James Bell, executive director of the W. Hayward Burns Institute, has investigated these types of disparities on behalf of jurisdictions that are concerned about the overrepresentation of youth of color in their systems. “When we look at why those kids are in the justice system, we find out they’re there for high social needs, i.e. trauma, toxic stress [that’s] undiagnosed and unaddressed,” Bell said.

“In many ways, the juvenile and adult criminal justice systems exacerbate the trauma. They actually make matters worse, by the very nature of how the system works,” said Anderson. “In addition to exacerbating trauma, it’s also just ineffective.” The increased understanding of the connection between childhood adversity and criminal justice offers an opportunity for prevention, she added.

Bell, however, questioned the idea that a trauma informed approach help remedy such significant disparities. Over the last 11 years, Bell and his colleagues have worked in more than 140 counties in about 20 states, and have found a pattern of youth of color being detained more often and held longer for the same behaviors as white youth.

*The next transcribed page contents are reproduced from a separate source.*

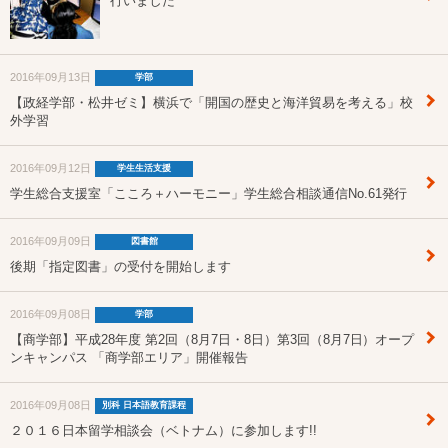
行いました
2016年09月13日
学部
【政経学部・松井ゼミ】横浜で「開国の歴史と海洋貿易を考える」校
外学習
2016年09月12日
学生生活支援
学生総合支援室「こころ＋ハーモニー」学生総合相談通信No.61発行
2016年09月09日
図書館
後期「指定図書」の受付を開始します
2016年09月08日
学部
【商学部】平成28年度 第2回（8月7日・8日）第3回（8月7日）オープ
ンキャンパス 「商学部エリア」開催報告
2016年09月08日
別科 日本語教育課程
２０１６日本留学相談会（ベトナム）に参加します!!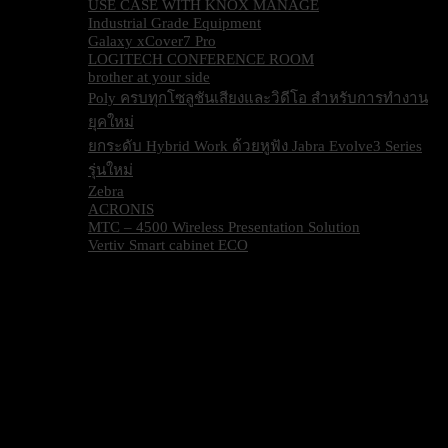
USE CASE WITH KNOX MANAGE
Industrial Grade Equipment
Galaxy xCover7 Pro
LOGITECH CONFERENCE ROOM
brother at your side
Poly ครบทุกโซลูชันเสียงและวิดีโอ สำหรับการทำงาน
ยุคใหม่
ยกระดับ Hybrid Work ด้วยหูฟัง Jabra Evolve3 Series
รุ่นใหม่
Zebra
ACRONIS
MTC – 4500 Wireless Presentation Solution
Vertiv Smart cabinet ECO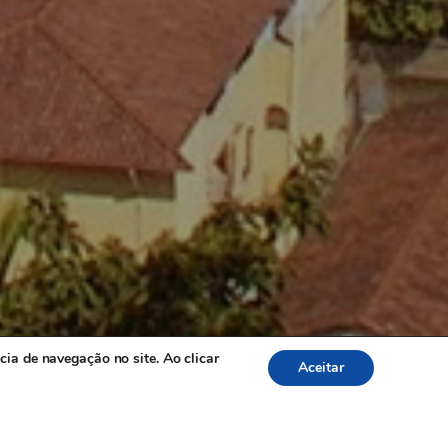
Social Media
ro,
cia de navegação no site. Ao clicar
SPEEDWEB
Aceitar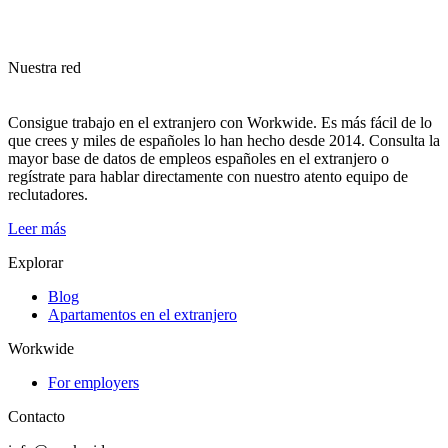
Nuestra red
Consigue trabajo en el extranjero con Workwide. Es más fácil de lo
que crees y miles de españoles lo han hecho desde 2014. Consulta la
mayor base de datos de empleos españoles en el extranjero o
regístrate para hablar directamente con nuestro atento equipo de
reclutadores.
Leer más
Explorar
Blog
Apartamentos en el extranjero
Workwide
For employers
Contacto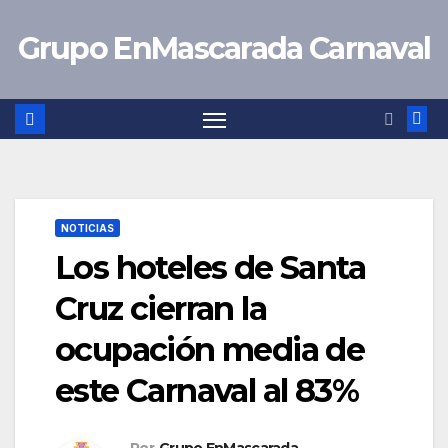
Saltar
Grupo EnMascarada Carnaval
al
contenido
NOTICIAS
Los hoteles de Santa
Cruz cierran la
ocupación media de
este Carnaval al 83%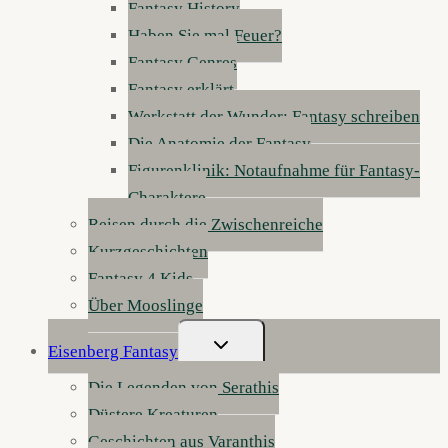
Fantasy History
Haben Sie mal Feuer?
Fantasy Genres
Fantasy erklärt
Werkstatt der Wunder: Fantasy schreiben
Die Anatomie der Fantasy
Figurenklinik: Notaufnahme für Fantasy-
Charaktere
Reisen durch die Zwischenreiche
Kurzgeschichten
Fantasy 4 Kids
Über Mooslinge
Untermenü
Eisenberg Fantasy
Umschalten
Die Legenden von Serathis
Düstere Kreaturen
Geschichten aus Varanthis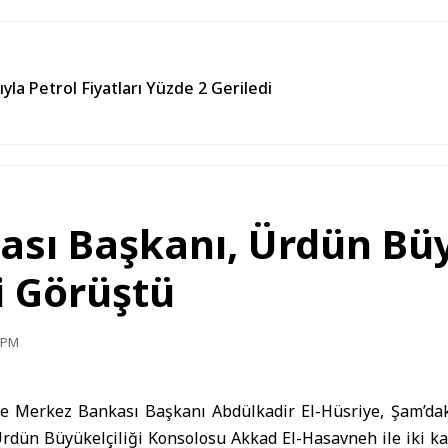
a Petrol Fiyatları Yüzde 2 Geriledi
sı Başkanı, Ürdün Büyü
i Görüştü
3 PM
ye Merkez Bankası Başkanı
Abdülkadir El-Hüsriye, Şam’da
Ürdün Büyükelçiliği Konsolosu Akkad El-Hasavneh ile iki ka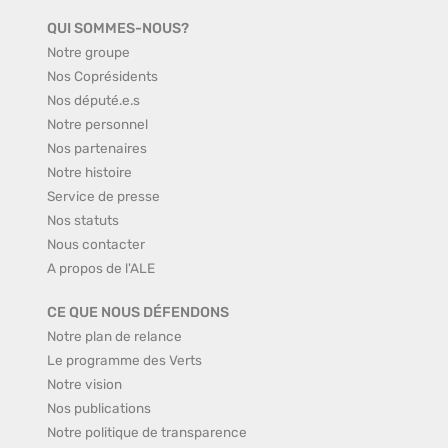
QUI SOMMES-NOUS?
Notre groupe
Nos Coprésidents
Nos député.e.s
Notre personnel
Nos partenaires
Notre histoire
Service de presse
Nos statuts
Nous contacter
A propos de l'ALE
CE QUE NOUS DÉFENDONS
Notre plan de relance
Le programme des Verts
Notre vision
Nos publications
Notre politique de transparence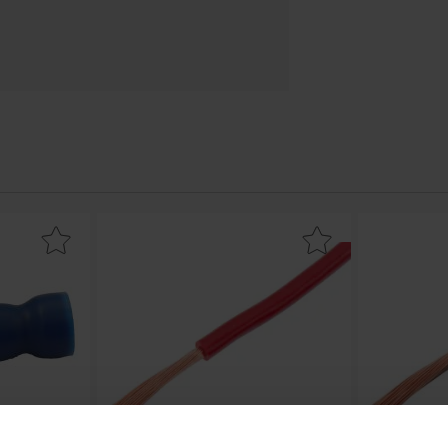
abelsko 4.3mm blå som favorit
Makera kopplingskabel RKUB 1.5mm² röd 60V s
Makera kop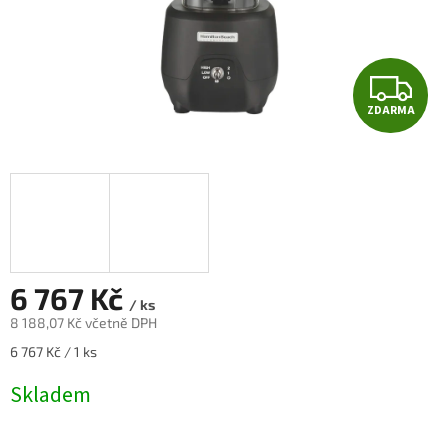
Z
ZDARMA
D
A
R
M
A
6 767 Kč
/ ks
8 188,07 Kč včetně DPH
Měrná
6 767 Kč / 1 ks
cena:
Skladem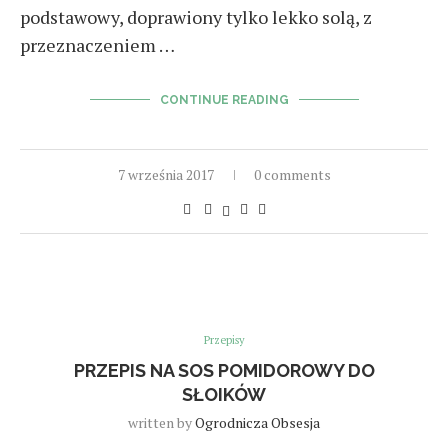
podstawowy, doprawiony tylko lekko solą, z
przeznaczeniem …
CONTINUE READING
7 września 2017
0 comments
Przepisy
PRZEPIS NA SOS POMIDOROWY DO
SŁOIKÓW
written by
Ogrodnicza Obsesja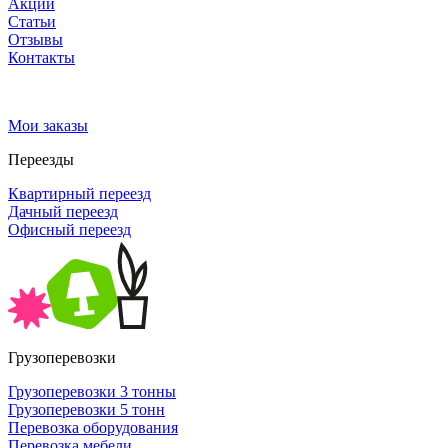
Акции
Статьи
Отзывы
Контакты
Мои заказы
Переезды
Квартирный переезд
Дачный переезд
Офисный переезд
Грузоперевозки
Грузоперевозки 3 тонны
Грузоперевозки 5 тонн
Перевозка оборудования
Перевозка мебели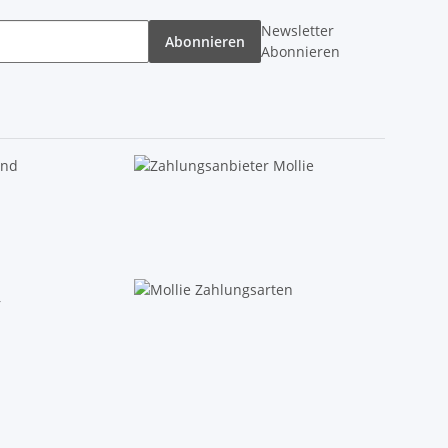
Newsletter
Abonnieren
Abonnieren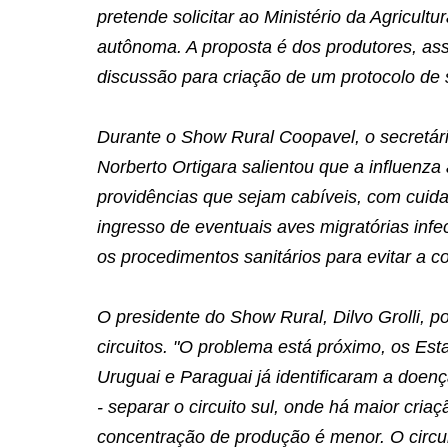
pretende solicitar ao Ministério da Agricult
autônoma. A proposta é dos produtores, as
discussão para criação de um protocolo de 
Durante o Show Rural Coopavel, o secretári
Norberto Ortigara salientou que a influenza 
providências que sejam cabíveis, com cuida
ingresso de eventuais aves migratórias infe
os procedimentos sanitários para evitar a c
O presidente do Show Rural, Dilvo Grolli, p
circuitos. "O problema está próximo, os Est
Uruguai e Paraguai já identificaram a doenç
- separar o circuito sul, onde há maior cria
concentração de produção é menor. O circui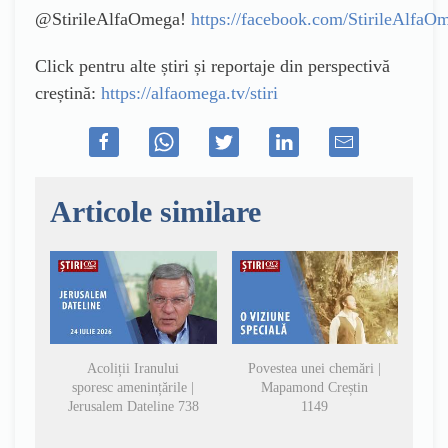
@StirileAlfaOmega!
https://facebook.com/StirileAlfaO
Click pentru alte știri și reportaje din perspectivă
creștină:
https://alfaomega.tv/stiri
Articole similare
Acoliții Iranului
Povestea unei chemări |
sporesc amenințările |
Mapamond Creștin
Jerusalem Dateline 738
1149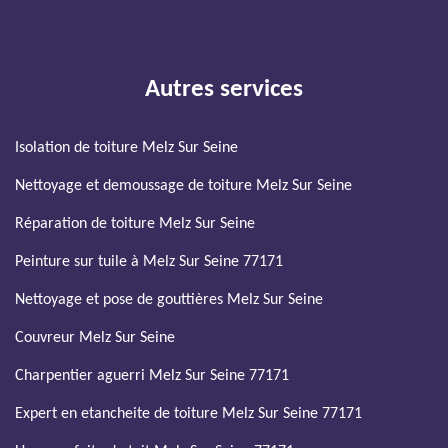
Autres services
Isolation de toiture Melz Sur Seine
Nettoyage et demoussage de toiture Melz Sur Seine
Réparation de toiture Melz Sur Seine
Peinture sur tuile à Melz Sur Seine 77171
Nettoyage et pose de gouttières Melz Sur Seine
Couvreur Melz Sur Seine
Charpentier aguerri Melz Sur Seine 77171
Expert en etancheite de toiture Melz Sur Seine 77171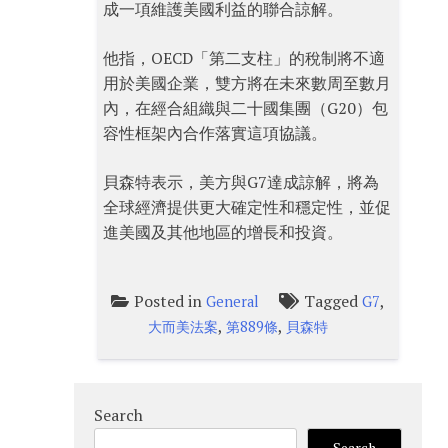
成一項維護美國利益的聯合諒解。
他指，OECD「第二支柱」的稅制將不適
用於美國企業，雙方將在未來數周至數月
內，在經合組織與二十國集團（G20）包
容性框架內合作落實這項協議。
貝森特表示，美方與G7達成諒解，將為
全球經濟提供更大確定性和穩定性，並促
進美國及其他地區的增長和投資。
Posted in
Tagged
,
General
G7
,
,
大而美法案
第889條
貝森特
Search
Search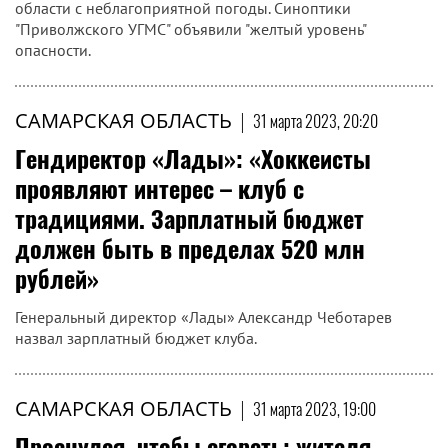
области с неблагоприятной погоды. Синоптики
"Приволжского УГМС" объявили "желтый уровень"
опасности.
САМАРСКАЯ ОБЛАСТЬ
|
31 марта 2023, 20:20
Гендиректор «Лады»: «Хоккеисты
проявляют интерес – клуб с
традициями. Зарплатный бюджет
должен быть в пределах 520 млн
рублей»
Генеральный директор «Лады» Александр Чеботарев
назвал зарплатный бюджет клуба.
САМАРСКАЯ ОБЛАСТЬ
|
31 марта 2023, 19:00
Проснулся, чтобы сгореть: жителя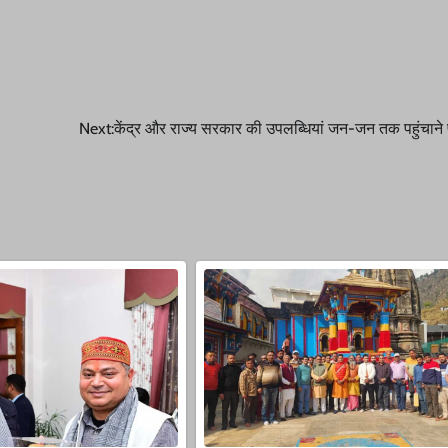
Next:
केंद्र और राज्य सरकार की उपलब्धियां जन-जन तक पहुंचाने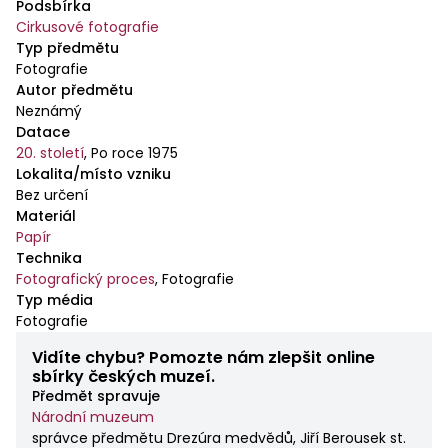
Podsbírka
Cirkusové fotografie
Typ předmětu
Fotografie
Autor předmětu
Neznámý
Datace
20. století
,
Po roce 1975
Lokalita/místo vzniku
Bez určení
Materiál
Papír
Technika
Fotografický proces
,
Fotografie
Typ média
Fotografie
Vidíte chybu? Pomozte nám zlepšit online
sbírky českých muzeí.
Předmět spravuje
Národní muzeum
správce předmětu Drezúra medvědů, Jiří Berousek st.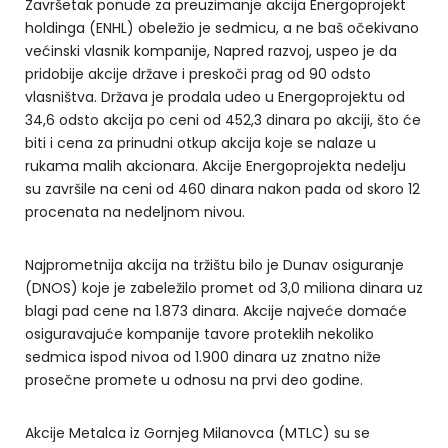
Završetak ponude za preuzimanje akcija Energoprojekt
holdinga (ENHL) obeležio je sedmicu, a ne baš očekivano
većinski vlasnik kompanije, Napred razvoj, uspeo je da
pridobije akcije države i preskoči prag od 90 odsto
vlasništva. Država je prodala udeo u Energoprojektu od
34,6 odsto akcija po ceni od 452,3 dinara po akciji, što će
biti i cena za prinudni otkup akcija koje se nalaze u
rukama malih akcionara. Akcije Energoprojekta nedelju
su završile na ceni od 460 dinara nakon pada od skoro 12
procenata na nedeljnom nivou.
Najprometnija akcija na tržištu bilo je Dunav osiguranje
(DNOS) koje je zabeležilo promet od 3,0 miliona dinara uz
blagi pad cene na 1.873 dinara. Akcije najveće domaće
osiguravajuće kompanije tavore proteklih nekoliko
sedmica ispod nivoa od 1.900 dinara uz znatno niže
prosečne promete u odnosu na prvi deo godine.
Akcije Metalca iz Gornjeg Milanovca (MTLC) su se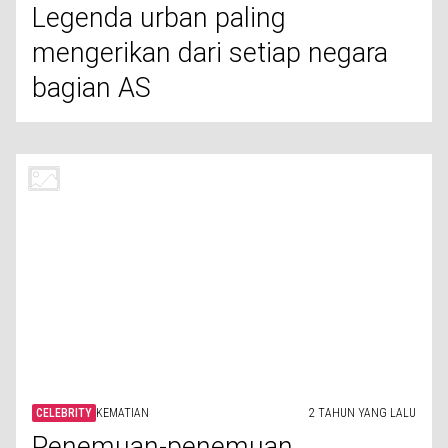
Legenda urban paling
mengerikan dari setiap negara
bagian AS
CELEBRITY
KEMATIAN
2 TAHUN YANG LALU
Penemuan-penemuan
menggelisahkan dari autopsi
selebriti
LIFESTYLE
KEMATIAN ANGGOTA KERAJAAN
2 TAHUN YANG LALU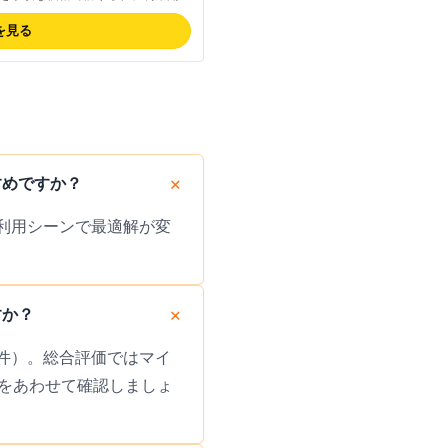
往復送料無料。安心補償(/個)・ラ
ンも充実、JAL利用者には特に安心の
を見る
トでご確認ください。
すめですか？
は利用シーンで最適解が変
すか？
ミ1件）。総合評価ではマイ
をあわせて確認しましょ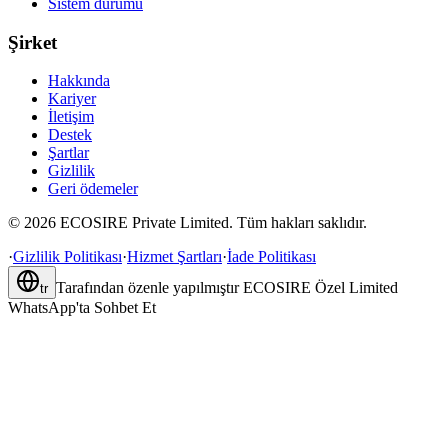
Sistem durumu
Şirket
Hakkında
Kariyer
İletişim
Destek
Şartlar
Gizlilik
Geri ödemeler
©
2026
ECOSIRE Private Limited. Tüm hakları saklıdır.
·
Gizlilik Politikası
·
Hizmet Şartları
·
İade Politikası
Tarafından özenle yapılmıştır
ECOSIRE Özel Limited
tr
WhatsApp'ta Sohbet Et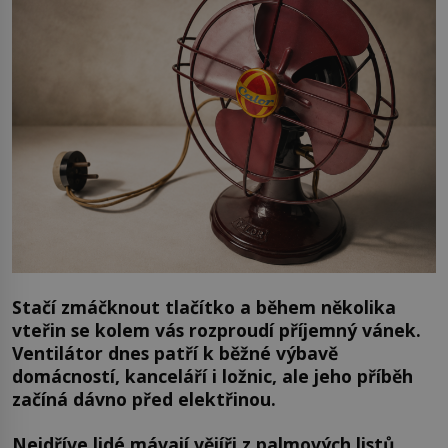
Stačí zmáčknout tlačítko a během několika
vteřin se kolem vás rozproudí příjemný vánek.
Ventilátor dnes patří k běžné výbavě
domácností, kanceláří i ložnic, ale jeho příběh
začíná dávno před elektřinou.
Nejdříve lidé mávají vějíři z palmových listů,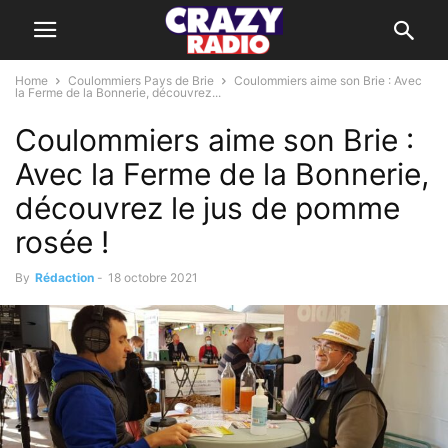
Home
Coulommiers Pays de Brie
Coulommiers aime son Brie : Avec
la Ferme de la Bonnerie, découvrez...
Coulommiers aime son Brie :
Avec la Ferme de la Bonnerie,
découvrez le jus de pomme
rosée !
By
Rédaction
-
18 octobre 2021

“The justice system does not have the bandwidth…to distinguish between high social needs and high public safety risk,” he said.

“Unfortunately, because of structural racism, if you are a kid of color, the justice system is not really interested in sorting it out,” Bell continued. “No one is going to say explicitly, but it’s just so baked into the way that justice is administered.”

Bell says that in order for meaningful changes to happen, systems need to do more than adopt buzzwords such as trauma-informed.

“I don’t know very many justice systems that are trauma-responsive; I know a ton of them that are trauma-informed, but it’s not clear to me that they’ve done one thing different to change their practice.”

To Bell, a better goal is to be trauma-responsive — to actually change practices that are known to cause trauma.

“That is a much heavier lift for the justice system because rarely are they going to get rid of the tools of trauma — which are handcuffs, solitary confinement, isolation, and pepper spray,” Bell continued. “If you’re going to forgo those instruments, now we’re talking that you’re trauma-responsive. But being informed about it, that doesn’t move me in any way.”